What is being asked: The full listing, excluding its pictures, should be printed exactly as it stands.
■ ■ ■ ■
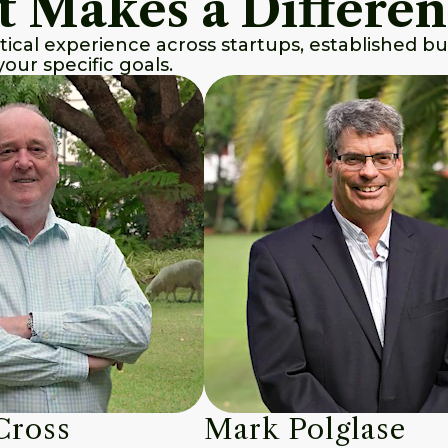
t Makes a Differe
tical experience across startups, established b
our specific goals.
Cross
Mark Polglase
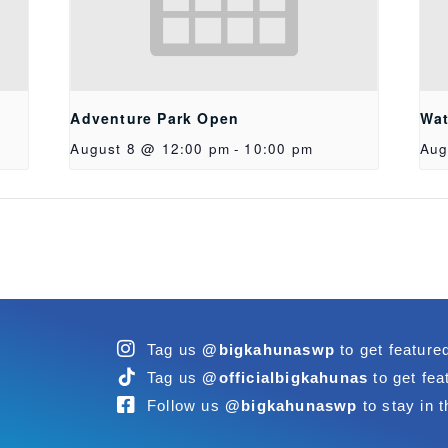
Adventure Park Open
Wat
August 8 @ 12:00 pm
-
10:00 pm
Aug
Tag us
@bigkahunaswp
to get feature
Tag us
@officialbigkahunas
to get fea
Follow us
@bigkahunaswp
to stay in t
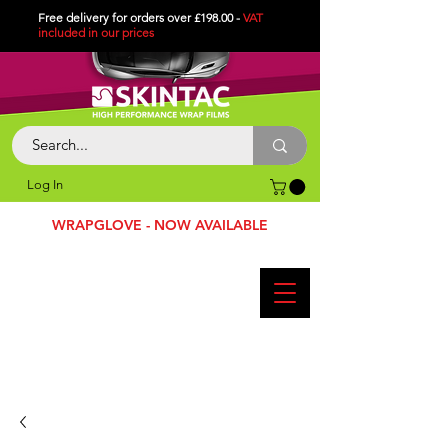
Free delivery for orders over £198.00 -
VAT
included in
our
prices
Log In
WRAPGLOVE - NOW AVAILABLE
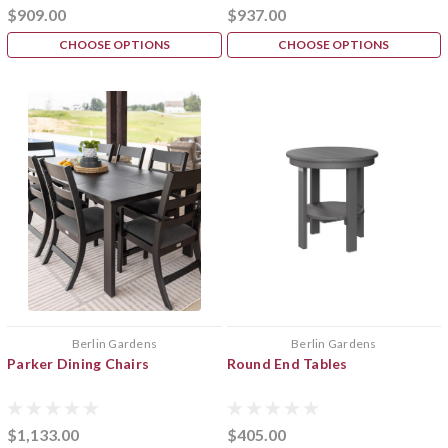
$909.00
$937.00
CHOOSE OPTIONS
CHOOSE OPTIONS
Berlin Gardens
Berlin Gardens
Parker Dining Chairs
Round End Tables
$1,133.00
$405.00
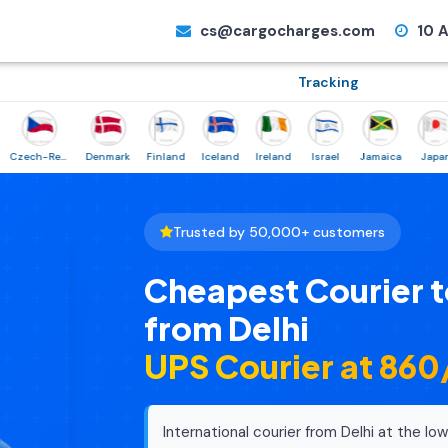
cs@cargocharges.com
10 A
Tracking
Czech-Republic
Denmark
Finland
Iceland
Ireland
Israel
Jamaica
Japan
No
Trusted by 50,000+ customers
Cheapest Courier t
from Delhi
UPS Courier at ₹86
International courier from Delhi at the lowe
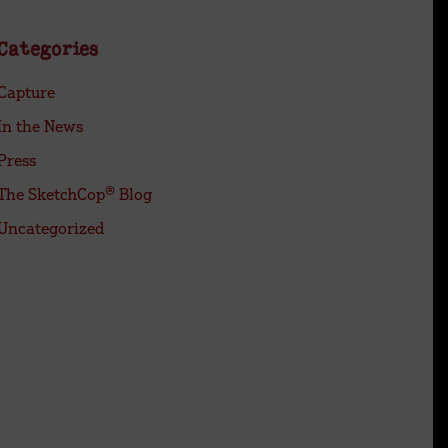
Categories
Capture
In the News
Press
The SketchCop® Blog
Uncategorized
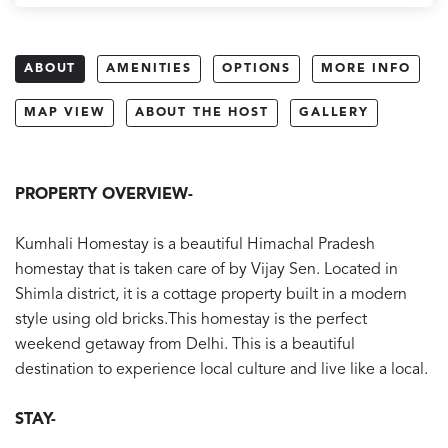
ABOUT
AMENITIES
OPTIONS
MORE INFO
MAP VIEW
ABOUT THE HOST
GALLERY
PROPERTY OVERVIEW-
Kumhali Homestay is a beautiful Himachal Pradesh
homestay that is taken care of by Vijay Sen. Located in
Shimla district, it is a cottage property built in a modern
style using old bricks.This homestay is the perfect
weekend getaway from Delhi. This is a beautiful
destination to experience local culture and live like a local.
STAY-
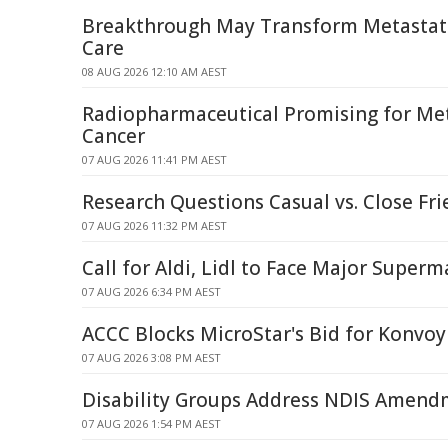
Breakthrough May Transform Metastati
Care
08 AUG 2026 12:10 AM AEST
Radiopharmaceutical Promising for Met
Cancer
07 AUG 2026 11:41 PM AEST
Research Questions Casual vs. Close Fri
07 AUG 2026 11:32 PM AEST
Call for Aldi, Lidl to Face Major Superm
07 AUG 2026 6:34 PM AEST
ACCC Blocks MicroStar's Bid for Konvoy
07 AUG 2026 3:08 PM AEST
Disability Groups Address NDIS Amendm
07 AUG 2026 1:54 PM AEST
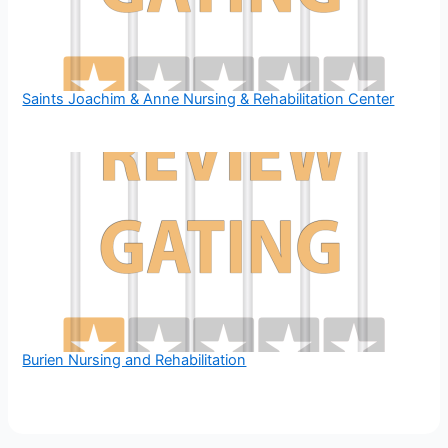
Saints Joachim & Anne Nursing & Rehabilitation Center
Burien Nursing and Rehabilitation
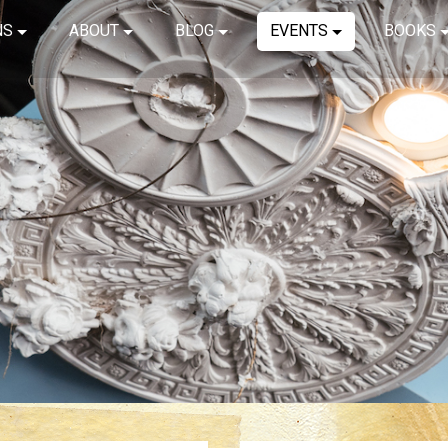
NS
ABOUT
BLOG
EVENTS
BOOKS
■ ■ ■ ■
Task answer:
t Makes a Differe
tical experience across startups, established b
our specific goals.
Cross
Mark Polglase
Adventure Park Open
Wat
August 8 @ 12:00 pm
-
10:00 pm
Aug
Tag us
@bigkahunaswp
to get feature
Tag us
@officialbigkahunas
to get fea
Follow us
@bigkahunaswp
to stay in t
Free delivery for orders over £198.00 -
VAT
included in
our
prices
Log In
WRAPGLOVE - NOW AVAILABLE
$909.00
$937.00
CHOOSE OPTIONS
CHOOSE OPTIONS
Berlin Gardens
Berlin Gardens
Parker Dining Chairs
Round End Tables
$1,133.00
$405.00
cs@cargocharges.com
10 A
Tracking
Czech-Republic
Denmark
Finland
Iceland
Ireland
Israel
Jamaica
Japan
No
Trusted by 50,000+ customers
Cheapest Courier t
from Delhi
UPS Courier at ₹86
International courier from Delhi at the lowe
Categories
Capture
In the News
Press
The SketchCop® Blog
Uncategorized
ABOUT
AMENITIES
OPTIONS
MORE INFO
MAP VIEW
ABOUT THE HOST
GALLERY
PROPERTY OVERVIEW-
Kumhali Homestay is a beautiful Himachal Pradesh
homestay that is taken care of by Vijay Sen. Located in
Shimla district, it is a cottage property built in a modern
style using old bricks.This homestay is the perfect
weekend getaway from Delhi. This is a beautiful
destination to experience local culture and live like a local.
STAY-
Breakthrough May Transform Metastati
Care
08 AUG 2026 12:10 AM AEST
Radiopharmaceutical Promising for Met
Cancer
07 AUG 2026 11:41 PM AEST
Research Questions Casual vs. Close Fri
07 AUG 2026 11:32 PM AEST
Call for Aldi, Lidl to Face Major Superm
07 AUG 2026 6:34 PM AEST
ACCC Blocks MicroStar's Bid for Konvoy
07 AUG 2026 3:08 PM AEST
Disability Groups Address NDIS Amendm
07 AUG 2026 1:54 PM AEST
Saints Joachim & Anne Nursing & Rehabilitation Center
Burien Nursing and Rehabilitation
NS
ABOUT
BLOG
EVENTS
BOOKS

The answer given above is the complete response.